Avec Miss Flight, Gabriel perpétue l’héritage de Noblesse de Thurin. Seule fille de sa défunte matrone à lui avoir donné des poulains, la descendante d’Oberon du Moulin compte dix produits. Côté sport, elle a engendré, entre autres, Akane de l’Oiseliere (Kannan), autrice d’une excellente saison à cinq ans avec neuf sans-faute sur dix sous la selle de Nicolas Moortgat puis championne d’Europe Vétérans par équipe et ISO 136 avec Éric Loin et désormais poulinière, et surtout De l’Oiseliere (Kapitol d’Argonne), ISO 153, gagnant à 1,50m et très compétitif outre-Atlantique aux rênes d’Alexandra Worthington. Jamais testée en compétition, Smanik de l’Oiseliere (Kashmir van’t Schuttershof), première fille de sa mère, met rapidement ses qualités à profit de l’affixe de son naisseur. En 2014, elle met au monde sa quatrième pouliche d’affilée : Ethel de l’Oiseliere, une fille du fabuleux Vigo Cécé, trop tôt disparu mais dont la jeune production n’a, déjà, plus rien à prouver.
Akane de l'Oiseliere a fait le bonheur d'Eric Loin sur le circuit Vétéran, avec un titre de champion d'Europe par équipe à la clef, et a été croisée à Huricane de Champloué cette année. © Sportfot
Très compétitif jusqu'à 1,50m, De l'Oiseliere fait honneur à son nom outre-Atlantique avec Alexandra Worthington. © Sportfot
“Les juments de cette lignée transmettent beaucoup de sang. Oberon du Moulin, le père de Miss, avait déjà beaucoup de sang, tout comme sa mère, Noblesse, qui est restée très jeune et dynamique, même en prenant de l’âge. À vingt-quatre ou vingt-cinq ans, on aurait pu lui en donner dix-huit”, expose Gabriel, qui a été inspiré par plusieurs de ses pairs, dont Patrice Bourreau, Michel Guiot ou encore Denis Hubert. “Ethel n’est pas sortie en concours. Elle était chez mon fils, qui est agriculteur. Poursuivie par des chiens, sa mère a sauté des barbelés mais, elle, est passée à travers… Elle s’est abîmé un postérieur, ce qui n’était pas très commercial. Alors, comme mes poulinières commençaient à prendre de l’âge, elle est restée à la maison et je l’ai fait saillir.” Et de poursuivre : “Je n’étudie pas les pedigrees comme certains, en notant les points positifs et négatifs. Je fonctionne davantage au coup de cœur et en faisant confiance à la connaissance des gens qui m’entourent. En élevage, il n’y a pas de garantie. Cela me fait toujours rire de voir tous ces calculs, toutes ces projections sur ce que l’on peut obtenir de tel ou tel croisement. Si cela fonctionnait vraiment, on mettrait toutes ces informations dans une machine, puis on saurait quel croisement faire, en connaissant le résultat à l’avance. Mais cela serait trop facile de produire un poulain qui va tout gagner simplement en regardant de beaux graphiques ! Vigo Cécé, que j’avais choisi pour Smanik, m’avait beaucoup plu lors d’un concours d’étalon de trois ans, à Saint-Lô. L’équipe de France Etalons m’en avait dit grand bien, et je leur ai fait confiance. Pour ce qui est de Padock du Plessis, le père d’Ethel, je l’avais croisé en allant chez Denis Hubert. Je l’avais bien aimé et avais pris deux saillies cette année-là.”
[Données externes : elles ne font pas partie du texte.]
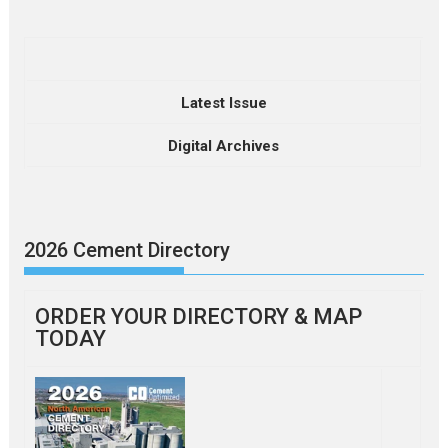
Latest Issue
Digital Archives
2026 Cement Directory
ORDER YOUR DIRECTORY & MAP
TODAY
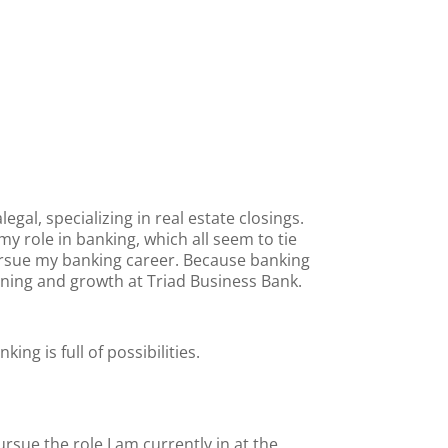
legal, specializing in real estate closings.
y role in banking, which all seem to tie
ursue my banking career. Because banking
rning and growth at Triad Business Bank.
ng is full of possibilities.
sue the role I am currently in at the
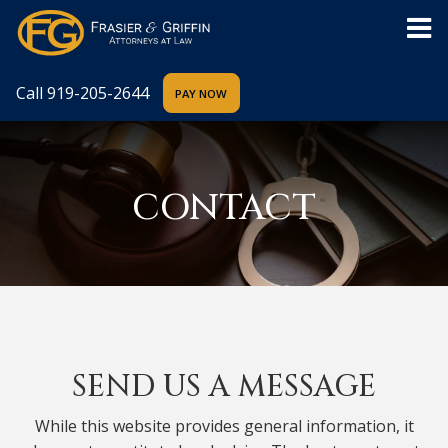
Call
919-205-2644
CONTACT
SEND US A MESSAGE
While this website provides general information, it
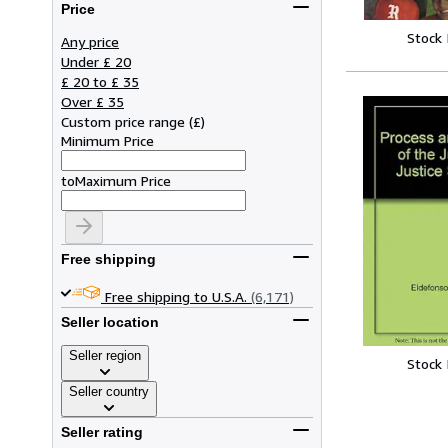
Price
Stock
Any price
Under £ 20
£ 20 to £ 35
Over £ 35
Custom price range
(
£
)
Minimum Price
to
Maximum Price
Free shipping
Free shipping to U.S.A.
(6,171)
Seller location
Seller region
Stock
Seller country
Seller rating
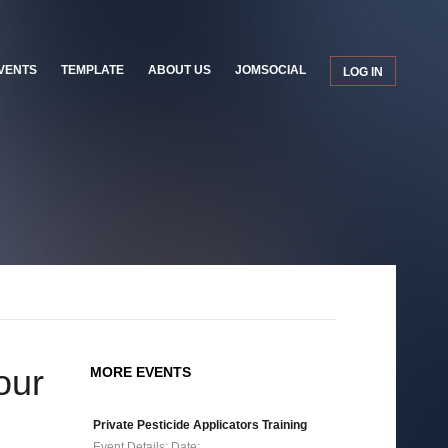
VENTS
TEMPLATE
ABOUT US
JOMSOCIAL
LOG IN
our
MORE EVENTS
Private Pesticide Applicators Training
Event Details: Date:…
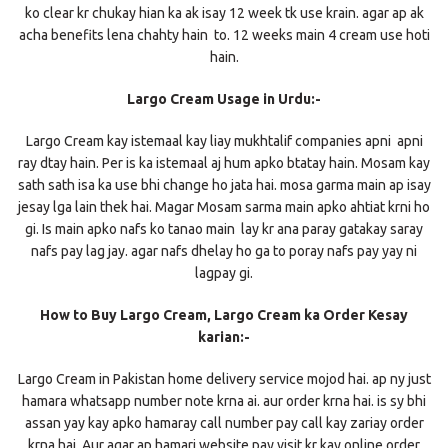
ko clear kr chukay hian ka ak isay 12 week tk use krain. agar ap ak
acha benefits lena chahty hain to. 12 weeks main 4 cream use hoti
hain.
Largo Cream Usage in Urdu:-
Largo Cream kay istemaal kay liay mukhtalif companies apni apni
ray dtay hain. Per is ka istemaal aj hum apko btatay hain. Mosam kay
sath sath isa ka use bhi change ho jata hai. mosa garma main ap isay
jesay lga lain thek hai. Magar Mosam sarma main apko ahtiat krni ho
gi. Is main apko nafs ko tanao main lay kr ana paray gatakay saray
nafs pay lag jay. agar nafs dhelay ho ga to poray nafs pay yay ni
lagpay gi.
How to Buy Largo Cream, Largo Cream ka Order Kesay
karian:-
Largo Cream in Pakistan home delivery service mojod hai. ap ny just
hamara whatsapp number note krna ai. aur order krna hai. is sy bhi
assan yay kay apko hamaray call number pay call kay zariay order
krna hai. Aur agar ap hamari website pay visit kr kay online order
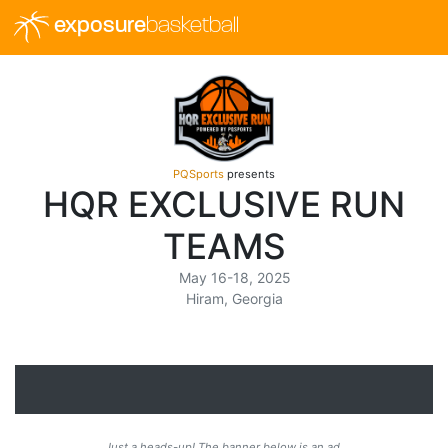
exposure
basketball
PQSports
presents
HQR EXCLUSIVE RUN
TEAMS
May 16-18, 2025
Hiram, Georgia
Just a heads-up! The banner below is an ad.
En 2018, à deux mois d’intervalle presque jour pour jour, deux pouliches de Padock du Plessis pointent le bout de leurs nez aux Trois Pierres : Iris, première représentante d’Ethel, et Isa, une fille de Nyssa de Palme (Oberon du Moulin), issue d’une autre bonne lignée cultivée par Gabriel. Fruit du croisement entre Kannan et une petite-fille de la grande Bourree, Padock du Plessis s’est classé en Grands Prix 5* et a fait les belles heures de l’équipe de France en Coupes des nations sous la selle de Timothée Anciaume. Mais, à l’élevage, sa production n’a pas vraiment connu le même succès. Parmi ses quatre-cent-trente-cinq produits nés en France et âgés de sept ans et plus, treize ont obtenu un ISO supérieur à 140 en saut d’obstacles et un en concours complet, sans qu’aucun ne connaisse un succès similaire au sien sur la scène sportive. Mais, comme toujours en élevage, aucune règle n’est absolue.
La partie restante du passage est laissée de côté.